+++ DATA FOR THIS TASK +++

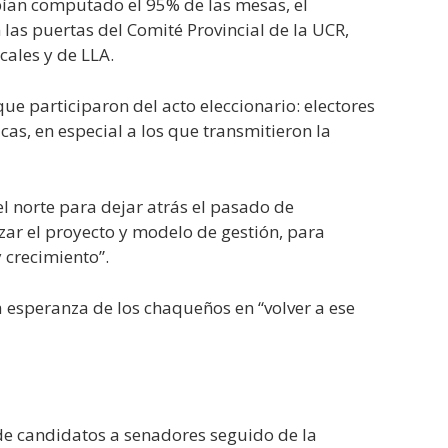
bían computado el 95% de las mesas, el
as puertas del Comité Provincial de la UCR,
cales y de LLA.
ue participaron del acto eleccionario: electores
cas, en especial a los que transmitieron la
el norte para dejar atrás el pasado de
zar el proyecto y modelo de gestión, para
y crecimiento”.
a esperanza de los chaqueños en “volver a ese
de candidatos a senadores seguido de la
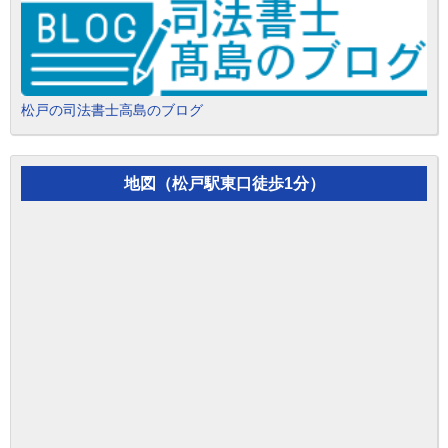
松戸の司法書士高島のブログ
地図（松戸駅東口徒歩1分）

+++

WHAT IS EXPECTED:
Would you write out all of the records exactly, omitting the pictures?

COMPLETED TASK:
bían computado el 95% de las mesas, el
as puertas del Comité Provincial de la UCR,
cales y de LLA.
ue participaron del acto eleccionario: electores
cas, en especial a los que transmitieron la
el norte para dejar atrás el pasado de
zar el proyecto y modelo de gestión, para
y crecimiento”.
a esperanza de los chaqueños en “volver a ese
de candidatos a senadores seguido de la
松戸の司法書士高島のブログ
地図（松戸駅東口徒歩1分）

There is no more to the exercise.